(RECORD EXCERPTS begins)
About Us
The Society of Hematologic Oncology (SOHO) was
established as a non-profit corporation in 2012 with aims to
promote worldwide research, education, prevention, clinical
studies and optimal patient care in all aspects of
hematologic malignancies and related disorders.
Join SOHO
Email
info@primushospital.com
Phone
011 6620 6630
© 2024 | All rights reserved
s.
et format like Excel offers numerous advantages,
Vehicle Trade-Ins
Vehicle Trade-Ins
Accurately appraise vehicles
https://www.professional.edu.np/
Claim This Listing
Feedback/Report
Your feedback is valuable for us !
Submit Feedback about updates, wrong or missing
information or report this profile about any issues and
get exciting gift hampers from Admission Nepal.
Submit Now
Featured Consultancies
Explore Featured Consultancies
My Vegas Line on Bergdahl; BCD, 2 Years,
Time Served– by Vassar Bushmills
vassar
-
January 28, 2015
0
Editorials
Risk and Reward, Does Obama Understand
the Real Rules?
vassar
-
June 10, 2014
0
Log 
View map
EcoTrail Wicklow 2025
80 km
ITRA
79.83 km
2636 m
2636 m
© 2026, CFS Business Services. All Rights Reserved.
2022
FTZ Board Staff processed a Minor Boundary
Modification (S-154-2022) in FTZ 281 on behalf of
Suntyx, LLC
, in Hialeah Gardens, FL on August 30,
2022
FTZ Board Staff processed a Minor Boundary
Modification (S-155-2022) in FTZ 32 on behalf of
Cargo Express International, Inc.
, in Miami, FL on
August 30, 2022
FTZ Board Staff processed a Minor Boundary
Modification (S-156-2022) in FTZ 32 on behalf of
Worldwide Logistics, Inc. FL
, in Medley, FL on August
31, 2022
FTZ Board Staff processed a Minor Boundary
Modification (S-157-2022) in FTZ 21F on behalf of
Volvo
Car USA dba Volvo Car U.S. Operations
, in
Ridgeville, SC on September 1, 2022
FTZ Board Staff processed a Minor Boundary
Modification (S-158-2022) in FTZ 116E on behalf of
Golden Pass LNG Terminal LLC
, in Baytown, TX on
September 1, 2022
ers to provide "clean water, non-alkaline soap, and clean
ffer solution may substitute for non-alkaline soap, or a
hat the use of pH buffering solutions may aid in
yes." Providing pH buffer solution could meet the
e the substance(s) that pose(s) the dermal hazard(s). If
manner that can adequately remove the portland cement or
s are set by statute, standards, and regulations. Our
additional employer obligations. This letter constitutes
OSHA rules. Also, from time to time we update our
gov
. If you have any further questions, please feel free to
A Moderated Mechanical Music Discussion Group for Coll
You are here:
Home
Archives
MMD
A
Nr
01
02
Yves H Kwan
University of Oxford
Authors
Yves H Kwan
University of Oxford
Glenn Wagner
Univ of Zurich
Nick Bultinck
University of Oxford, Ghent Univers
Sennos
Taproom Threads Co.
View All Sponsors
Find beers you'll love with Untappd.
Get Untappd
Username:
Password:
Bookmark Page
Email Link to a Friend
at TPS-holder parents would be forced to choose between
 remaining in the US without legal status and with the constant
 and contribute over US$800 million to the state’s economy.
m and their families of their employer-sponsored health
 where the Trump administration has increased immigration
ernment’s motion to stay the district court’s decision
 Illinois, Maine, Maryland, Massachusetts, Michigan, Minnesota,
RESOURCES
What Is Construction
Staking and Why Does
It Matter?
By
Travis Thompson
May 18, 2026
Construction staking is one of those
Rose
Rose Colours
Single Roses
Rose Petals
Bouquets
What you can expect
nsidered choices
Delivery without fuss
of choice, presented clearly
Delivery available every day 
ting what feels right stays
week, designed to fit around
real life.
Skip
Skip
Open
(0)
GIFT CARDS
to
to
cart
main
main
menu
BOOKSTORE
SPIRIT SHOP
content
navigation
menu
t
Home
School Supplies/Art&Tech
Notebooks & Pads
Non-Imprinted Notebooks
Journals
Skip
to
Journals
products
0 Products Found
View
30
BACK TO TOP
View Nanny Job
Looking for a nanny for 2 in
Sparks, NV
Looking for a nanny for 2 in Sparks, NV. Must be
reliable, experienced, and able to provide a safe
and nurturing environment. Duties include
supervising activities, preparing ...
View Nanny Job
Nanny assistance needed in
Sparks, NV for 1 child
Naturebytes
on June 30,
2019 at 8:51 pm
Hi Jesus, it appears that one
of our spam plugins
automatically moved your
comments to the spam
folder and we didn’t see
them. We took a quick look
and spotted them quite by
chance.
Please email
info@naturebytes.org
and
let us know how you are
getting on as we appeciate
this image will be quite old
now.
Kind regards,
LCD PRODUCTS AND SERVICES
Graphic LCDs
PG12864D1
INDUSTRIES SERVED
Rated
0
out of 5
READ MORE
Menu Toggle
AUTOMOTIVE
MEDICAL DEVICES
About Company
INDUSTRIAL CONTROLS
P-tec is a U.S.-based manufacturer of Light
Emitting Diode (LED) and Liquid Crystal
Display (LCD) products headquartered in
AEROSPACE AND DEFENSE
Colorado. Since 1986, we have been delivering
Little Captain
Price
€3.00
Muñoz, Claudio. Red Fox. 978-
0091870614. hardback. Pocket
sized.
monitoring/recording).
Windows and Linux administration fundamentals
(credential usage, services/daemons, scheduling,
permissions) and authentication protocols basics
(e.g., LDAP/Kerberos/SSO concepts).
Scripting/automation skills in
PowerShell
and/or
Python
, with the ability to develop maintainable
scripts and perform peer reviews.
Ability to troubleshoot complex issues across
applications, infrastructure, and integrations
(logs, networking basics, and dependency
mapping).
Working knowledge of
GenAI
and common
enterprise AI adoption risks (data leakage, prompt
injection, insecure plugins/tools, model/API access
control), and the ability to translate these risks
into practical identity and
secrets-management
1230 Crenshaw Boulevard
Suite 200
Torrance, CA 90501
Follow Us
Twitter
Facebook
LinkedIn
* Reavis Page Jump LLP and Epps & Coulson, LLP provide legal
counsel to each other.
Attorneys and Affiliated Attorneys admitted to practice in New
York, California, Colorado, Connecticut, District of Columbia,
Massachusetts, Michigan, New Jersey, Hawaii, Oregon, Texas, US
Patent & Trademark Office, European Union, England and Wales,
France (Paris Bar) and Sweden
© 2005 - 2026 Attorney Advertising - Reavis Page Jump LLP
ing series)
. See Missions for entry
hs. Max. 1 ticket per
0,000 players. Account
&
(RECORD EXCERPTS ends)
Nothing may be omitted; retype every record exactly.

■ PROBLEM SOLUTION:
About Us
The Society of Hematologic Oncology (SOHO) was
established as a non-profit corporation in 2012 with aims to
promote worldwide research, education, prevention, clinical
studies and optimal patient care in all aspects of
hematologic malignancies and related disorders.
Join SOHO
Email
info@primushospital.com
Phone
011 6620 6630
© 2024 | All rights reserved
s.
et format like Excel offers numerous advantages,
Vehicle Trade-Ins
Vehicle Trade-Ins
Accurately appraise vehicles
https://www.professional.edu.np/
Claim This Listing
Feedback/Report
Your feedback is valuable for us !
Submit Feedback about updates, wrong or missing
information or report this profile about any issues and
get exciting gift hampers from Admission Nepal.
Submit Now
Featured Consultancies
Explore Featured Consultancies
My Vegas Line on Bergdahl; BCD, 2 Years,
Time Served– by Vassar Bushmills
vassar
-
January 28, 2015
0
Editorials
Risk and Reward, Does Obama Understand
the Real Rules?
vassar
-
June 10, 2014
0
Log 
View map
EcoTrail Wicklow 2025
80 km
ITRA
79.83 km
2636 m
2636 m
© 2026, CFS Business Services. All Rights Reserved.
2022
FTZ Board Staff processed a Minor Boundary
Modification (S-154-2022) in FTZ 281 on behalf of
Suntyx, LLC
, in Hialeah Gardens, FL on August 30,
2022
FTZ Board Staff processed a Minor Boundary
Modification (S-155-2022) in FTZ 32 on behalf of
Cargo Express International, Inc.
, in Miami, FL on
August 30, 2022
FTZ Board Staff processed a Minor Boundary
Modification (S-156-2022) in FTZ 32 on behalf of
Worldwide Logistics, Inc. FL
, in Medley, FL on August
31, 2022
FTZ Board Staff processed a Minor Boundary
Modification (S-157-2022) in FTZ 21F on behalf of
Volvo
Car USA dba Volvo Car U.S. Operations
, in
Ridgeville, SC on September 1, 2022
FTZ Board Staff processed a Minor Boundary
Modification (S-158-2022) in FTZ 116E on behalf of
Golden Pass LNG Terminal LLC
, in Baytown, TX on
September 1, 2022
ers to provide "clean water, non-alkaline soap, and clean
ffer solution may substitute for non-alkaline soap, or a
hat the use of pH buffering solutions may aid in
yes." Providing pH buffer solution could meet the
e the substance(s) that pose(s) the dermal hazard(s). If
manner that can adequately remove the portland cement or
s are set by statute, standards, and regulations. Our
additional employer obligations. This letter constitutes
OSHA rules. Also, from time to time we update our
gov
. If you have any further questions, please feel free to
A Moderated Mechanical Music Discussion Group for Coll
You are here:
Home
Archives
MMD
A
Nr
01
02
Yves H Kwan
University of Oxford
Authors
Yves H Kwan
University of Oxford
Glenn Wagner
Univ of Zurich
Nick Bultinck
University of Oxford, Ghent Univers
Sennos
Taproom Threads Co.
View All Sponsors
Find beers you'll love with Untappd.
Get Untappd
Username:
Password:
Bookmark Page
Email Link to a Friend
at TPS-holder parents would be forced to choose between
 remaining in the US without legal status and with the constant
 and contribute over US$800 million to the state’s economy.
m and their families of their employer-sponsored health
 where the Trump administration has increased immigration
ernment’s motion to stay the district court’s decision
 Illinois, Maine, Maryland, Massachusetts, Michigan, Minnesota,
RESOURCES
What Is Construction
Staking and Why Does
It Matter?
By
Travis Thompson
May 18, 2026
Construction staking is one of those
Rose
Rose Colours
Single Roses
Rose Petals
Bouquets
What you can expect
nsidered choices
Delivery without fuss
of choice, presented clearly
Delivery available every day 
ting what feels right stays
week, designed to fit around
real life.
Skip
Skip
Open
(0)
GIFT CARDS
to
to
cart
main
main
menu
BOOKSTORE
SPIRIT SHOP
content
navigation
menu
t
Home
School Supplies/Art&Tech
Notebooks & Pads
Non-Imprinted Notebooks
Journals
Skip
to
Journals
products
0 Products Found
View
30
BACK TO TOP
View Nanny Job
Looking for a nanny for 2 in
Sparks, NV
Looking for a nanny for 2 in Sparks, NV. Must be
reliable, experienced, and able to provide a safe
and nurturing environment. Duties include
supervising activities, preparing ...
View Nanny Job
Nanny assistance needed in
Sparks, NV for 1 child
Naturebytes
on June 30,
2019 at 8:51 pm
Hi Jesus, it appears that one
of our spam plugins
automatically moved your
comments to the spam
folder and we didn’t see
them. We took a quick look
and spotted them quite by
chance.
Please email
info@naturebytes.org
and
let us know how you are
getting on as we appeciate
this image will be quite old
now.
Kind regards,
LCD PRODUCTS AND SERVICES
Graphic LCDs
PG12864D1
INDUSTRIES SERVED
Rated
0
out of 5
READ MORE
Menu Toggle
AUTOMOTIVE
MEDICAL DEVICES
About Company
INDUSTRIAL CONTROLS
P-tec is a U.S.-based manufacturer of Light
Emitting Diode (LED) and Liquid Crystal
Display (LCD) products headquartered in
AEROSPACE AND DEFENSE
Colorado. Since 1986, we have been delivering
Little Captain
Price
€3.00
Muñoz, Claudio. Red Fox. 978-
0091870614. hardback. Pocket
sized.
monitoring/recording).
Windows and Linux administration fundamentals
(credential usage, services/daemons, scheduling,
permissions) and authentication protocols basics
(e.g., LDAP/Kerberos/SSO concepts).
Scripting/automation skills in
PowerShell
and/or
Python
, with the ability to develop maintainable
scripts and perform peer reviews.
Ability to troubleshoot complex issues across
applications, infrastructure, and integrations
(logs, networking basics, and dependency
mapping).
Working knowledge of
GenAI
and common
enterprise AI adoption risks (data leakage, prompt
injection, insecure plugins/tools, model/API access
control), and the ability to translate these risks
into practical identity and
secrets-management
1230 Crenshaw Boulevard
Suite 200
Torrance, CA 90501
Follow Us
Twitter
Facebook
LinkedIn
* Reavis Page Jump LLP and Epps & Coulson, LLP provide legal
counsel to each other.
Attorneys and Affiliated Attorneys admitted to practice in New
York, California, Colorado, Connecticut, District of Columbia,
Massachusetts, Michigan, New Jersey, Hawaii, Oregon, Texas, US
Patent & Trademark Office, European Union, England and Wales,
France (Paris Bar) and Sweden
© 2005 - 2026 Attorney Advertising - Reavis Page Jump LLP
ing series)
. See Missions for entry
hs. Max. 1 ticket per
0,000 players. Account
&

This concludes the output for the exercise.